Submitted to the NeurIPS 2026 Competition Track

Aditya Kumar1, Dariush Wahdany1, Ossi Räisä1, Ivo Hoese1, Hoyong Jeong1,
Daniil Filienko2, Jonas Böhler3, Jesse C. Cresswell4, Franziska Boenisch1, Adam Dziedzic1

1CISPA Helmholtz Center for Information Security   2University of Washington Tacoma   3SAP SE   4Layer 6 AI

GitHub  ·  Contact  ·  Discord (coming soon)

Tabular foundation models (TFMs) such as TabPFN solve a new tabular task at inference time by conditioning on a training set provided in context, without any gradient updates. That in-context training set is private data, and it raises a question we do not yet have good answers to: how much does a TFM leak about the records it was conditioned on? This competition turns that question into a shared benchmark.

The Four Tracks

Four tracks run under a shared evaluation harness — same target TFMs, same in-context construction, same data splits.

  • Track 1 — Attribute Inference. Recover a held-out sensitive attribute of a known target record from black-box queries.
  • Track 2 — Membership Inference. Decide whether a candidate record was part of the hidden in-context training set.
  • Track 3 — Dataset Inference. Decide whether an entire suspect corpus was used as the in-context training set.
  • Track 4 — Property Inference. Recover a global property of the training distribution under a two-world setup (70% vs 50%).

Timeline

Date Milestone
15 June 2026 NeurIPS competition acceptance notification.
29 June 2026 Starting kit released (datasets, baselines, evaluation script, Docker image, agent harness).
6 July 2026 Starting kit frozen.
20 July 2026 Development phase opens: registration available, all four leaderboards live.
31 October 2026 Development phase closes; held-out evaluation begins.
7 November 2026 Final per-track and overall leaderboards published.
21 November 2026 Invited methods reports from top three teams per track due; top three release code.
Early December 2026 In-person presentation and panel at NeurIPS 2026.
March 2027 Post-competition analysis paper submitted.

How to Participate

Registration opens with the development phase on 20 July 2026. The pipeline runs on CPU; stronger attacks based on shadow models or supervised aggregation are feasible on a single consumer GPU.

  1. Register on the competition platform and agree to the rules and data use agreement.
  2. Receive your API token — used to query the target TFMs and to submit predictions. Tokens are per-team and rate-limited (one submission per track every five minutes, daily cap of five per track).
  3. Download the starting kit from the GitHub repository: dataset loaders, the four reference baselines, a local evaluation script that scores predictions on the public split with the same scoring function as the server, a sample submission generator, and a Docker image that reproduces the full pipeline.
  4. Build your attack against any subset of the four tracks. You may form teams of up to five members and participate in multiple tracks (one team per track).
  5. Submit a CSV of predictions through the platform’s submission endpoint. The evaluation server scores it against the public split and returns the public score immediately. The held-out score is only computed and displayed after the competition closes.

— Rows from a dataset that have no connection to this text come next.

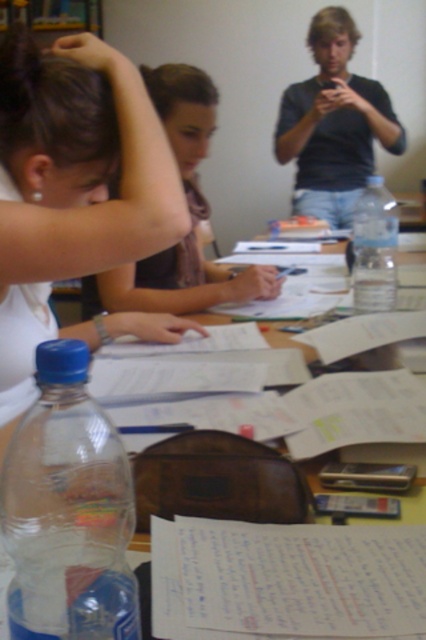 Question: Which object is the farthest from the clear plastic bottle at center?

Choices:
 (A) white paper at center
 (B) transparent plastic table at center

Answer: (B)

Question: Can you confirm if matte black hair at upper left is wider than matte brown hair at center?

Choices:
 (A) yes
 (B) no

Answer: (B)

Question: Is white paper at center bigger than matte brown hair at center?

Choices:
 (A) no
 (B) yes

Answer: (A)

Question: Is matte black hair at upper left closer to the viewer compared to brown hair at upper left?

Choices:
 (A) yes
 (B) no

Answer: (A)

Question: Among these points, which one is farthest from the camera?

Choices:
 (A) (347, 52)
 (B) (340, 227)

Answer: (B)

Question: Based on their relative distances, which object is farther from the clear plastic bottle at center?

Choices:
 (A) white paper at center
 (B) brown hair at upper left

Answer: (B) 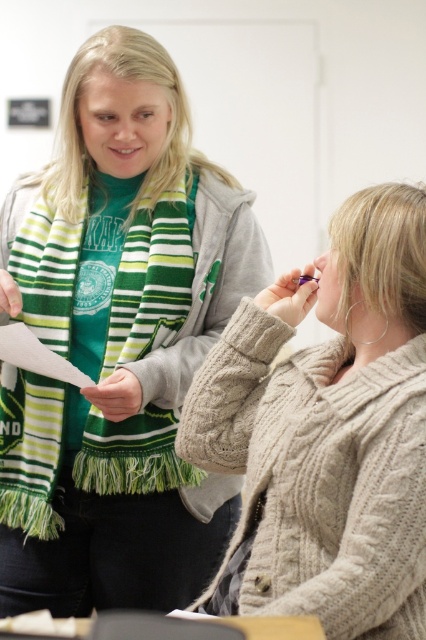 You are standing in the classroom and want to take a photo of the point at coordinates (0,442). The camera you have can focus on objects within 5 feet. Will the point be in focus?

The distance between the point at coordinates (0,442) and the camera is 5.20 feet, which is slightly beyond the camera focus range of 5 feet. Therefore, the point will not be in focus. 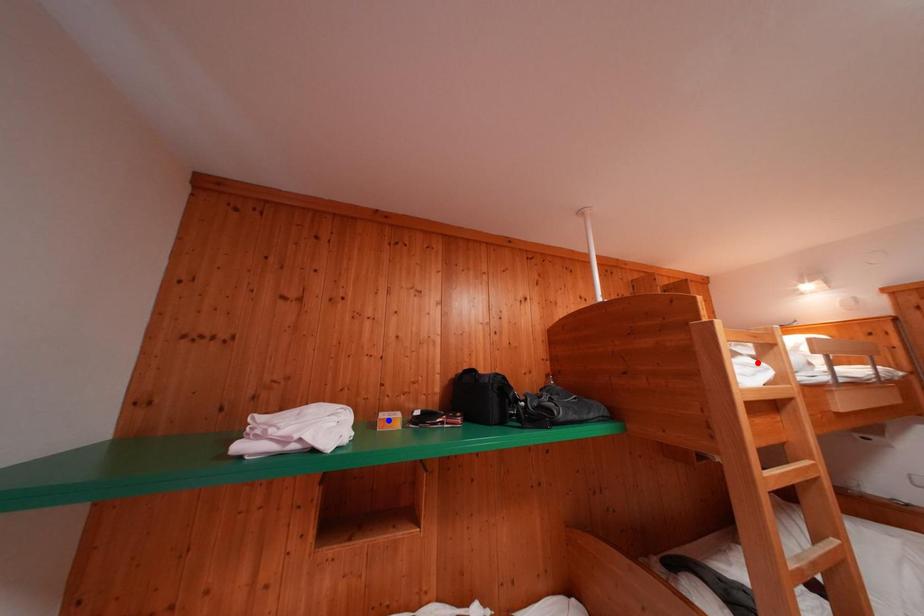 Question: Two points are marked on the image. Which point is closer to the camera?

Choices:
 (A) Blue point is closer.
 (B) Red point is closer.

Answer: (B)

Final ranking is computed on the held-out 70% split, never released during the competition. The overall ranking across all four tracks is the mean of min-max-normalized per-track scores; teams that do not submit on a track receive 0 on that track for the overall ranking.

Top three teams per track receive an invitation to present at the NeurIPS competition track workshop, co-authorship on the post-competition analysis paper, and travel awards (contingent on sponsor support). Top three per track must release their code under a permissive open-source license.

Tutorial

A written tutorial walks through the four reference baselines (one per track) and explains how to query the target TFMs through the platform’s API. It covers: loading the public split, generating shadow in-context sets for the LiRA-style membership baseline, running the per-record loss aggregation for dataset inference, and training the black-box meta-classifier for property inference. A short white paper describes the threat models, evaluation methodology, and expected significance.

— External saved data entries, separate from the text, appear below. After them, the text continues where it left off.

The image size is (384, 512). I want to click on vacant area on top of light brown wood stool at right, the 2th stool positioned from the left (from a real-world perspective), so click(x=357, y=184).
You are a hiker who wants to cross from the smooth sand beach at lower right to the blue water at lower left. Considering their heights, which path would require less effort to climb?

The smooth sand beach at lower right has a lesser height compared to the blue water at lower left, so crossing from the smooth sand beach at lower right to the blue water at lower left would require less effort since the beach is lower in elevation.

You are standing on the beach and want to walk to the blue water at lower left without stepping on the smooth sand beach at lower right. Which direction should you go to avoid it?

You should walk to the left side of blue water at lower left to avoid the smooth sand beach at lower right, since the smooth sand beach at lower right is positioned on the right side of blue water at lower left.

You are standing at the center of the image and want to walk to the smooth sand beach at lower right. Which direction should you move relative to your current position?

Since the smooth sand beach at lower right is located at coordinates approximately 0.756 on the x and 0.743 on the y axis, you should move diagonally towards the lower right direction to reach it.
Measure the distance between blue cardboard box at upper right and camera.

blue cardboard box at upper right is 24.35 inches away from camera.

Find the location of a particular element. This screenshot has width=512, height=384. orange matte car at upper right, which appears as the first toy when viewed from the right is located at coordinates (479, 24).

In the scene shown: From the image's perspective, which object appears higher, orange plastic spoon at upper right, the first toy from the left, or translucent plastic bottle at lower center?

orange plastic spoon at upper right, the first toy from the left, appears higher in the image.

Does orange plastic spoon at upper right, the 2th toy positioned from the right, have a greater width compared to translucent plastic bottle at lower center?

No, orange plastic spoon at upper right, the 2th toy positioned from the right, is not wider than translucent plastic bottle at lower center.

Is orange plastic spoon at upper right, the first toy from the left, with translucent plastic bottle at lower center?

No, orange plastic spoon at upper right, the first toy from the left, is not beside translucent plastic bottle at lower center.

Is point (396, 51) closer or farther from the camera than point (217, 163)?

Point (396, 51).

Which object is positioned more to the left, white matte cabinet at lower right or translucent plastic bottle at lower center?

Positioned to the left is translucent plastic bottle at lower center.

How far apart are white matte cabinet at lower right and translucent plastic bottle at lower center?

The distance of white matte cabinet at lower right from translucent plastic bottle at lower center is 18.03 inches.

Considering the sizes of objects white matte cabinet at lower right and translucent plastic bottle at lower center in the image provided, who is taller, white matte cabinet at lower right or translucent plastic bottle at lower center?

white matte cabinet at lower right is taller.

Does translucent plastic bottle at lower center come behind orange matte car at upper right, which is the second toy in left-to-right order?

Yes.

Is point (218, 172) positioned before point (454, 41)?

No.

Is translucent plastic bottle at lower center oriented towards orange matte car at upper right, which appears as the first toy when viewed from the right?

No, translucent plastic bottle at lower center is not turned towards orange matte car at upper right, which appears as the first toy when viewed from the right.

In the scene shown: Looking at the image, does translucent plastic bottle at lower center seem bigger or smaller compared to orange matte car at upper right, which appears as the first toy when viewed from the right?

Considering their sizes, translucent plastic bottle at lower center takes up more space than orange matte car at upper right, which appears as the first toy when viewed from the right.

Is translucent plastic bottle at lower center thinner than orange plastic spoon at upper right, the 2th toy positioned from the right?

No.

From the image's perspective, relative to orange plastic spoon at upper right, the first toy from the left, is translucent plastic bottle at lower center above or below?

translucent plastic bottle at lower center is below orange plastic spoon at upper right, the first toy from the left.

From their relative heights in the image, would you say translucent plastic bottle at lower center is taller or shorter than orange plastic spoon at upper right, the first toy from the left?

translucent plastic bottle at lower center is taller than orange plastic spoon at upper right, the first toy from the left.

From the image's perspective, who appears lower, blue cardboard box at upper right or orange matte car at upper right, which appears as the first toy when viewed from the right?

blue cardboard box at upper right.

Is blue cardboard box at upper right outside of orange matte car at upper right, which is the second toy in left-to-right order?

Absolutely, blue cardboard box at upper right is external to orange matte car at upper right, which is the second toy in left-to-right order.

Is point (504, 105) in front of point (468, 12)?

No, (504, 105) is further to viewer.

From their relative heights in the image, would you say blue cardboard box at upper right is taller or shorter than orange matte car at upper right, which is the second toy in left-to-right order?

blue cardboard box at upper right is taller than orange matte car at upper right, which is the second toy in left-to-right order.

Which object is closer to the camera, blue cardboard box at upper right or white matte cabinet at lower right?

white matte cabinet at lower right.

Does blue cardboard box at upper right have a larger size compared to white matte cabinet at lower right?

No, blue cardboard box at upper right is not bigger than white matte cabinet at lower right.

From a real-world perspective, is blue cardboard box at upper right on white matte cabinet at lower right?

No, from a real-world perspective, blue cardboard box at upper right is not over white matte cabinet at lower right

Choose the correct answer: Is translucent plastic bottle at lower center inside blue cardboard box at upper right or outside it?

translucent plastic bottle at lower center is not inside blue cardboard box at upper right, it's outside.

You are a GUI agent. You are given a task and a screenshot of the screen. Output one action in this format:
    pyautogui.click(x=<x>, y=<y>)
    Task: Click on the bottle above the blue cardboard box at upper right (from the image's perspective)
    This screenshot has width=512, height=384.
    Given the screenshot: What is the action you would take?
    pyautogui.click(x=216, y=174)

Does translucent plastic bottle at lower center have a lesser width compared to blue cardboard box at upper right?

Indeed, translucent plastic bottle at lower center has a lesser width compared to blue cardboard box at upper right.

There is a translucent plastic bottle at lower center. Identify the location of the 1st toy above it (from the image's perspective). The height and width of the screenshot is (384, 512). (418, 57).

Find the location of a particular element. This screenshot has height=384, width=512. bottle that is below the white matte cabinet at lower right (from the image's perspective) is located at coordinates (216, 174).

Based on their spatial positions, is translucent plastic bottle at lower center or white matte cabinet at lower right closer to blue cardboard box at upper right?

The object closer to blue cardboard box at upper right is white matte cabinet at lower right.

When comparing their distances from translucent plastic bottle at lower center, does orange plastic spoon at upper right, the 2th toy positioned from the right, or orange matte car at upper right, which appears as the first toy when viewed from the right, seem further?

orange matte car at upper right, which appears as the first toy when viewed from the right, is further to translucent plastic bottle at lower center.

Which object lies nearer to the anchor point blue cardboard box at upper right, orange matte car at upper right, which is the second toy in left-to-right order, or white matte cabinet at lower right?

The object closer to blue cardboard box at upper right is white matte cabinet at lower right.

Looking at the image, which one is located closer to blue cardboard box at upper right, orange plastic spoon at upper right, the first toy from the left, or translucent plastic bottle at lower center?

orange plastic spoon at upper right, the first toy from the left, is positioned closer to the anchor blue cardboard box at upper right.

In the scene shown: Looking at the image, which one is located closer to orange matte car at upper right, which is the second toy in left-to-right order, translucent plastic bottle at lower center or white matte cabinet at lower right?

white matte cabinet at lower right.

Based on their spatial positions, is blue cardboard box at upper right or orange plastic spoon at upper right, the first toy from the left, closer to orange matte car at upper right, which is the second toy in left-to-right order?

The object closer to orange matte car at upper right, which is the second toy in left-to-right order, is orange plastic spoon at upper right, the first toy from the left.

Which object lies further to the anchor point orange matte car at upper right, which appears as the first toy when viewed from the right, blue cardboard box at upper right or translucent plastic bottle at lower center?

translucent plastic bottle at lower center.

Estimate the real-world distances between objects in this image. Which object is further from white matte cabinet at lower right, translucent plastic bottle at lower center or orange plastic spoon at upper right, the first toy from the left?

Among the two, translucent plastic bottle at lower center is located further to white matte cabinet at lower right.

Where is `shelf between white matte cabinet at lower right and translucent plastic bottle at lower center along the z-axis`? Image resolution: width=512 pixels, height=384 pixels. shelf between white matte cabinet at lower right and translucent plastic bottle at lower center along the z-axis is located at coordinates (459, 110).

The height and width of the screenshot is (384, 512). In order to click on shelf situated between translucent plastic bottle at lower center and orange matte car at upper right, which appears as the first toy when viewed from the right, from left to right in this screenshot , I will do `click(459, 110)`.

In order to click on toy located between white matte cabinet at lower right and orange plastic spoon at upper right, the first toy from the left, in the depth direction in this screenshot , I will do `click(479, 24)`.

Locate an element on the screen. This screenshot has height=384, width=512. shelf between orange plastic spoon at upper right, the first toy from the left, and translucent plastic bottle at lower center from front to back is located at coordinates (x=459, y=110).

The tutorial and the starting kit are released together on 29 June 2026 and frozen on 6 July 2026, so participants build against stable code.

FAQ

Who can participate?

Anyone. Teams may have up to five members. A person may participate in at most one team per track but may participate in multiple tracks.

What do I submit?

A CSV file of predictions through the platform’s submission endpoint. Track 1 (attribute) and Track 2 (membership) take per-record probabilities; Track 3 (dataset) takes a probability per (target model, candidate corpus) pair; Track 4 (property) takes a probability per target model that it was trained under World A.

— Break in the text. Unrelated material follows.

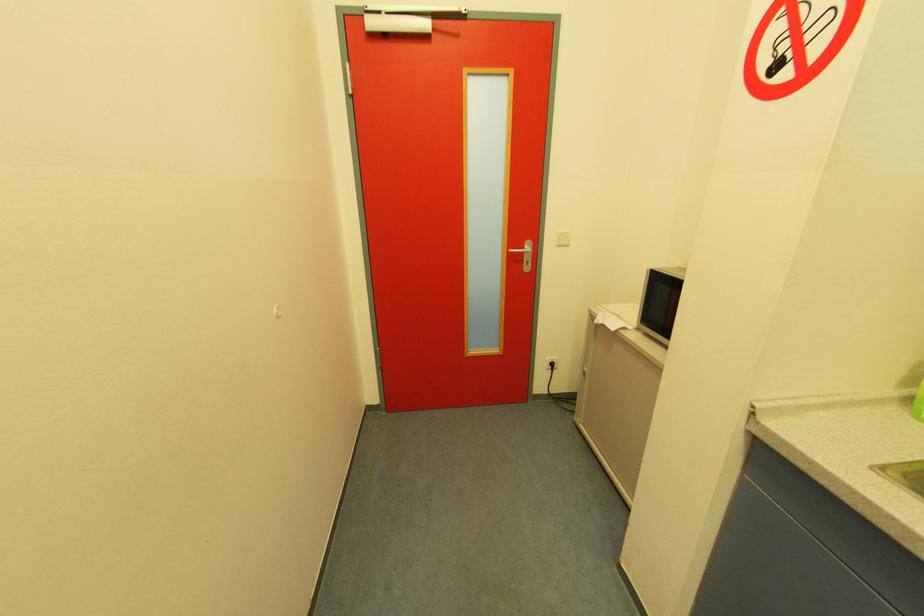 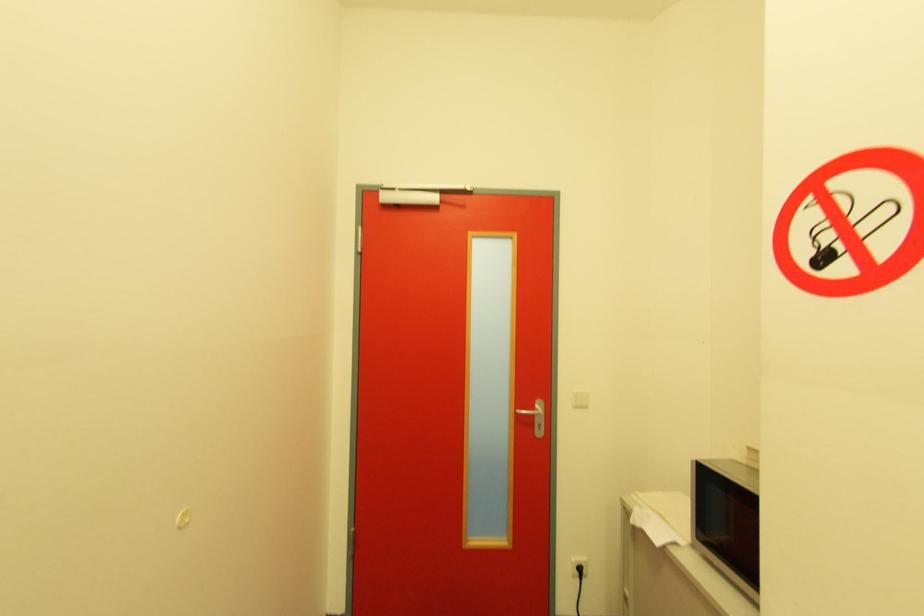 What movement of the cameraman would produce the second image?

The cameraman moved toward right, forward.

How are submissions evaluated?

All four tracks are scored on TPR @ 1% FPR. The evaluation server returns the public score on the 30% public split immediately. The held-out score on the remaining 70% is computed only after the competition closes and determines the final ranking. Scoring is deterministic and reproducible from the submitted CSV alone.

Are there submission limits?

One submission per track every five minutes, with a daily cap of five submissions per track. Only your best public score per track counts during the live phase.

What hardware do I need?

The submission and querying pipeline runs on CPU. Stronger attacks based on shadow models or supervised aggregation are feasible on a single consumer GPU. Compute support is available for participants from under-resourced research groups via partner programs — contact us if this applies.

Is the data real?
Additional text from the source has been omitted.